A collective investment trust (CIT) — a comingled pool of assets structured as a trust and administered by a bank or trust company, which serves as the trustee — has been available as an investment vehicle since the late 1920s. While there has been an increase in press and popularity lately surrounding CITs, many fund managers are wondering if this is a trend they should be a part of. From flexibility and low costs to a limited investor base, there are many key characteristics — positive and negative — that investment managers should consider before deciding.
Who Is Eligible?
Before evaluating operational and regulatory characteristics, it’s important first to understand the restrictions related to a CIT’s investor base. Similar to hedge funds and other non-registered investment products with regulatory constraints on types of investors, CIT investors are limited to certain qualified 401(k) or retirement plans. Examples of retirement plans that would not be eligible to invest include 403(b) plans, IRAs and 457(f) government plans.
One of the factors contributing to the recent popularity of CITs is their perceived favorable regulatory regime, most likely because the SEC is not a part of it. But there are other regulatory constraints to consider. Since CITs are effectively the responsibility of the sponsoring bank or trust company, they are regulated at the federal and state level in the same way. In the case of nationally chartered banks, CITs are regulated by the Office of the Comptroller of the Currency. Trust companies and their respective CITs are subject to the authority of their respective state authorities. Certain CITs also may be subject to the oversight of the Department of Labor and IRS (although CITs generally only file informational returns and do not pay taxes at the fund level).

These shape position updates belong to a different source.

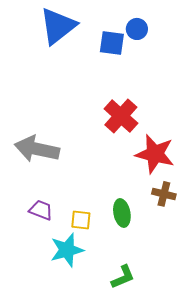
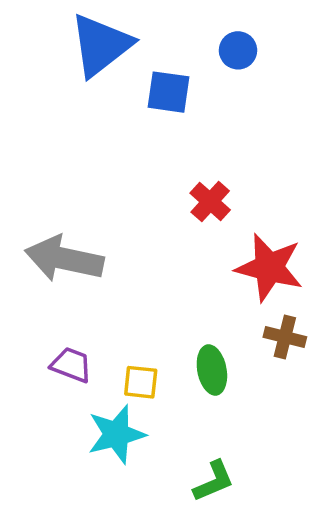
blue square: (112, 43) -> (169, 92), moved
red cross: (121, 116) -> (210, 202), size x0.7

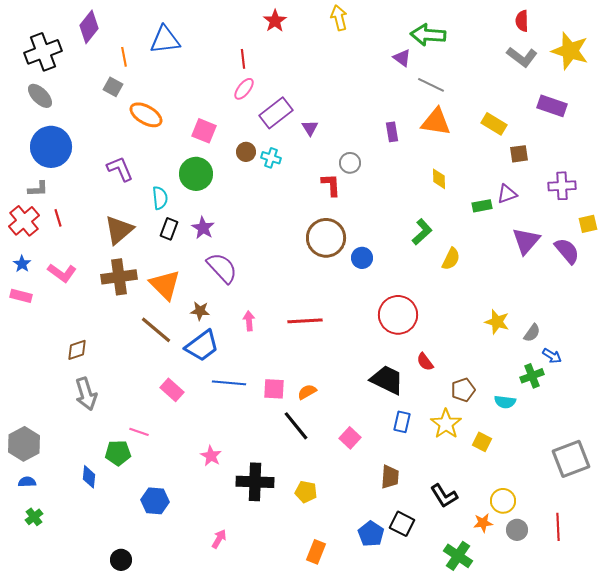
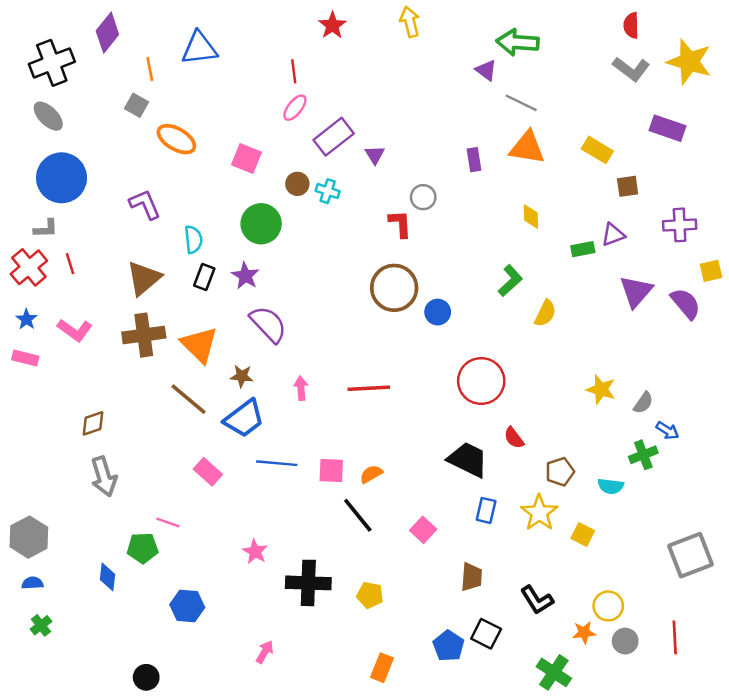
green circle: (196, 174) -> (261, 224), moved

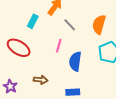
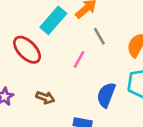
cyan rectangle: (33, 21) -> (53, 20), size x1.5
blue semicircle: (75, 61) -> (106, 95), moved

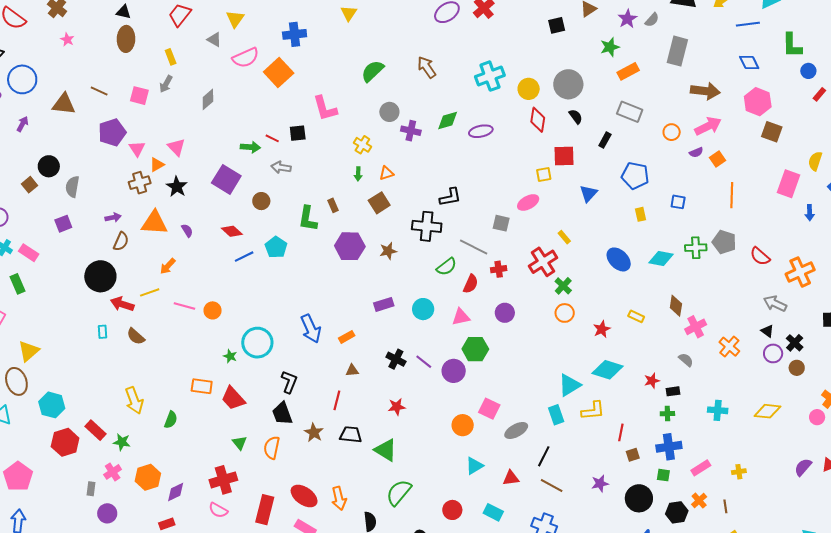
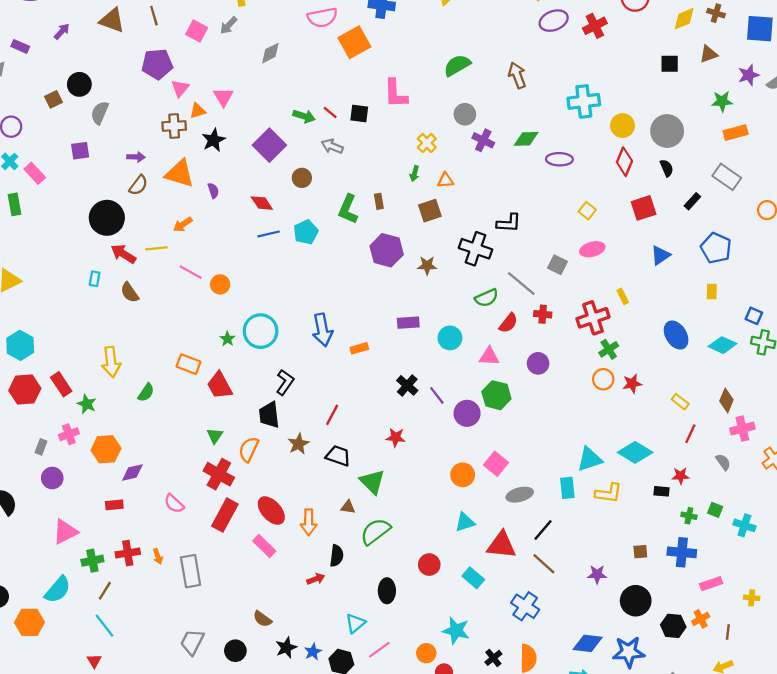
brown line: (99, 91) -> (154, 16), turned 36
red square: (564, 156) -> (644, 208), turned -30
yellow square: (544, 175) -> (587, 211), moved, turned 35
blue square: (678, 202) -> (754, 316), moved
red star: (602, 329) -> (632, 384), moved
brown triangle: (352, 370) -> (348, 507), moved
black rectangle: (673, 391) -> (661, 491), moved
red line: (621, 432) -> (690, 434), moved
green square: (663, 475) -> (715, 510), moved
red triangle: (511, 478) -> (501, 545), size x1.6
red cross: (223, 480) -> (219, 474), moved, turned 32

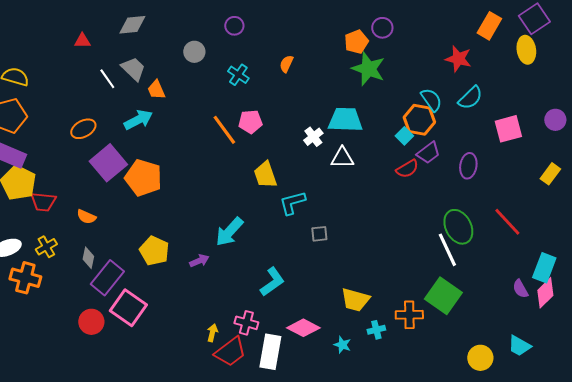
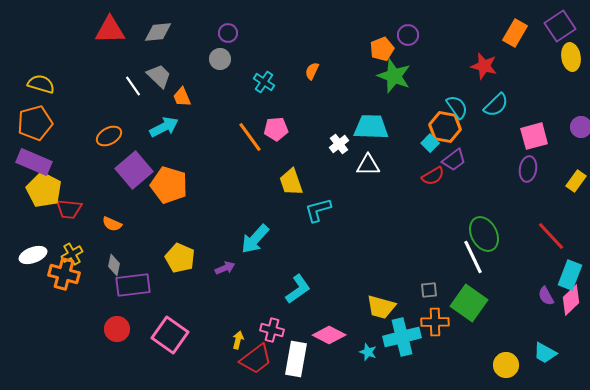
purple circle: (234, 26) -> (228, 33), moved
red triangle: (82, 41) -> (110, 30), moved, size x1.8
yellow ellipse: (526, 50) -> (571, 57), moved
purple ellipse: (468, 166) -> (528, 169), moved
red line: (507, 222) -> (551, 236), moved
gray square: (319, 234) -> (429, 290), moved
orange cross: (25, 278) -> (64, 274), moved
purple rectangle: (107, 278) -> (133, 285), turned 44
pink square: (128, 308) -> (170, 335), moved
cyan cross: (376, 330) -> (402, 337), size x2.0

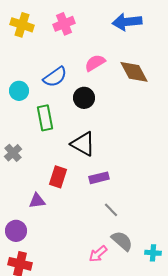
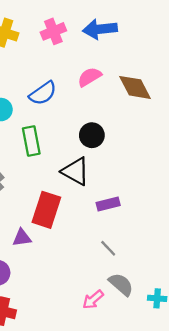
blue arrow: (127, 22) -> (100, 29), moved
black circle: (84, 98) -> (92, 135), moved
red rectangle: (58, 177) -> (46, 210), size x1.4
purple rectangle: (99, 178) -> (108, 204), moved

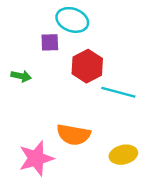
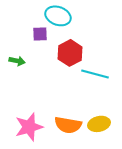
orange semicircle: (74, 135) -> (68, 125), moved

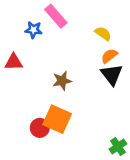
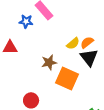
yellow semicircle: (103, 34) -> (73, 43), moved, turned 104
orange square: (57, 119) -> (67, 78), moved

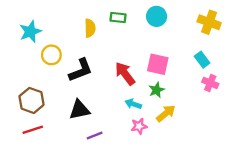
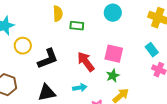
green rectangle: (118, 18) -> (77, 26), moved
yellow semicircle: (90, 28) -> (58, 14), moved
cyan arrow: (133, 104) -> (80, 88), moved, turned 152

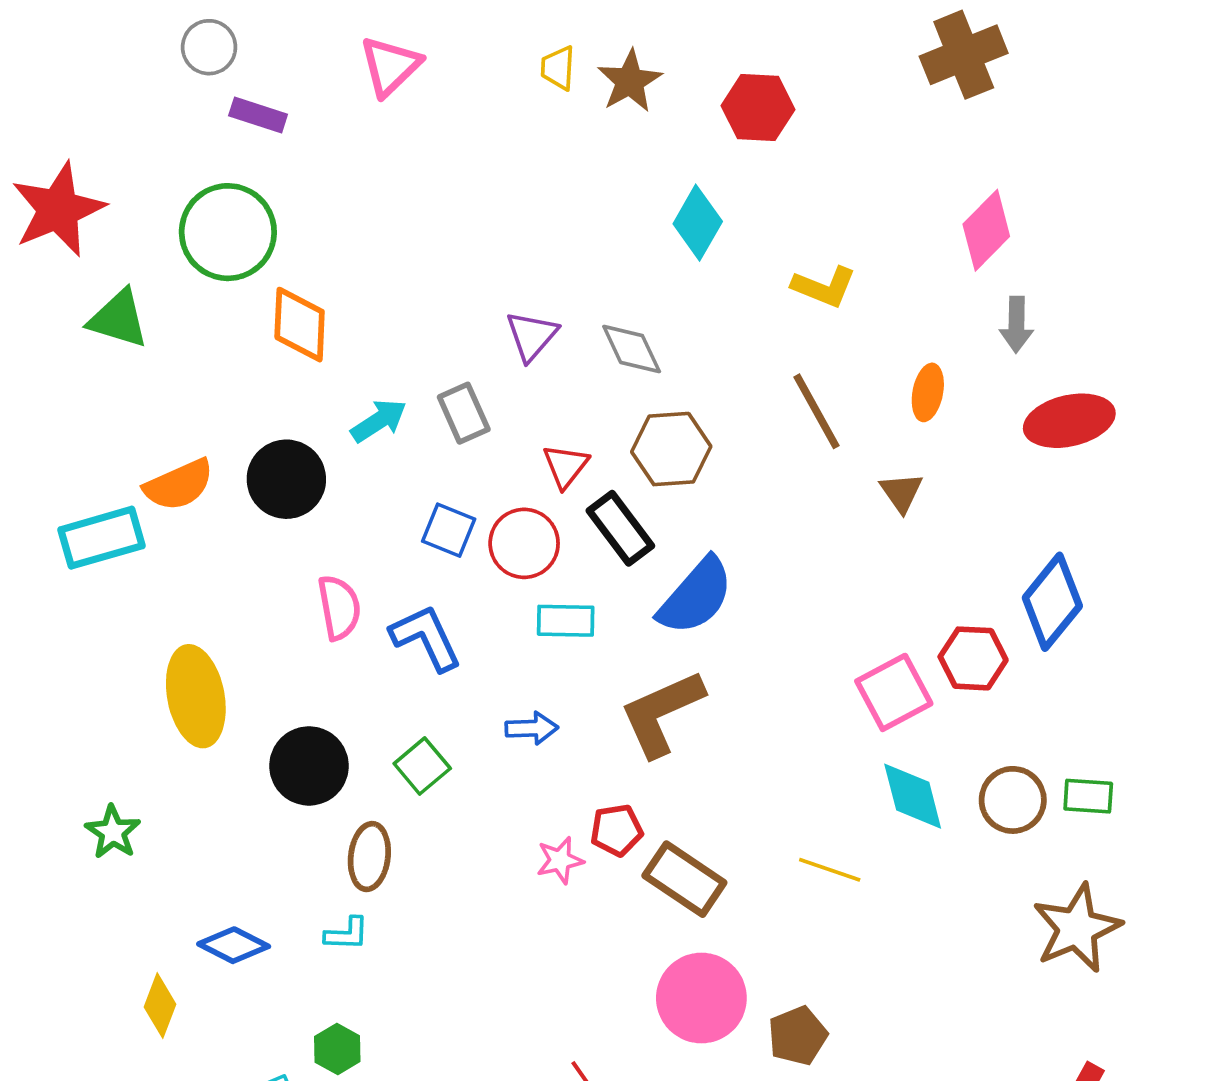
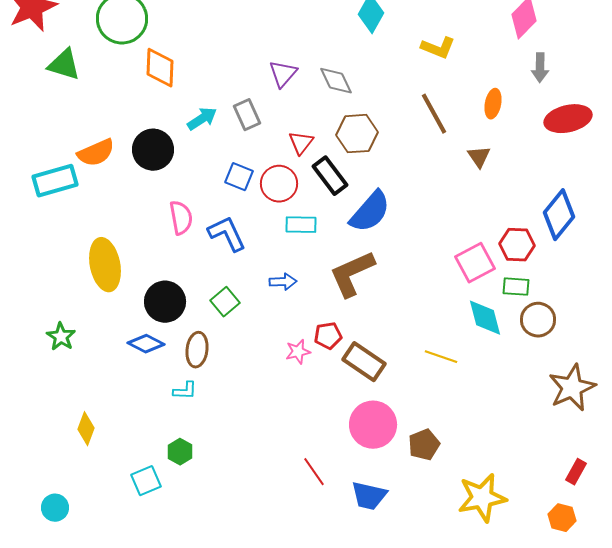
green rectangle: (1088, 796) -> (516, 287), moved
blue diamond: (234, 945) -> (146, 344), moved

Roles, Responsibilities and Costs
The trustee’s role in CITs is paramount to their operations. The trustee is considered a fiduciary under ERISA, which triggers significant responsibilities that are not to be taken lightly. In contrast to a mutual or hedge fund, the investment manager’s responsibilities and authority are often much less in CITs; however, they also have limited control over certain aspects of their operations. With regards to investment strategy, there are no specific investment restrictions or limitations within CITs; however, the trustee does have the ultimate responsibility to monitor that the fund’s investments are in line with the stated investment objectives in the Declaration of Trust.
Due to the limited number of parties involved in CITs’ operations, the simplified regulatory framework, and the limited investor pool, expenses associated with marketing, distribution, compliance and operations of CITs are often less than that of typical mutual funds. Though, because the investor base and cost structure is more focused in the institutional market, this often results in investment management fees being paid at amounts less than might be derived from that same investment manager running their own mutual fund or hedge fund product. An argument could be made that the regulatory restrictions and higher costs of mutual funds are worth the higher investment management fees and distribution channels they provide.
Thinking It Through
Traditional mutual fund and hedge fund managers considering adding CITs to their portfolio should start the process by asking themselves the following questions:
- Do you have or do you intend to market to clients who are qualified retirement plans?
- Do you understand what would make CITs more or less attractive to a qualified retirement plan as part of their investment strategy? Are CITs even permitted as an investment in that plan’s investment criteria?
- Do you have a relationship with a bank or trust company that would act as trustee?
- Do you understand the institutional pricing structure of CITs, and is that a good fit for your firm?
Though CITs in many ways offer significant flexibility at a lower cost than many other pooled investment vehicles, the limitations to the investor base can be seen as an impediment to the scale and growth potential of the product. When deciding whether to launch a CIT, it’s important that investment managers understand the costs and benefits of the product and carefully consider whether it is a fit for their firm.
Cohen & Company is not rendering legal, accounting or other professional advice. Any action taken based on information in this blog should be taken only after a detailed review of the specific facts and circumstances.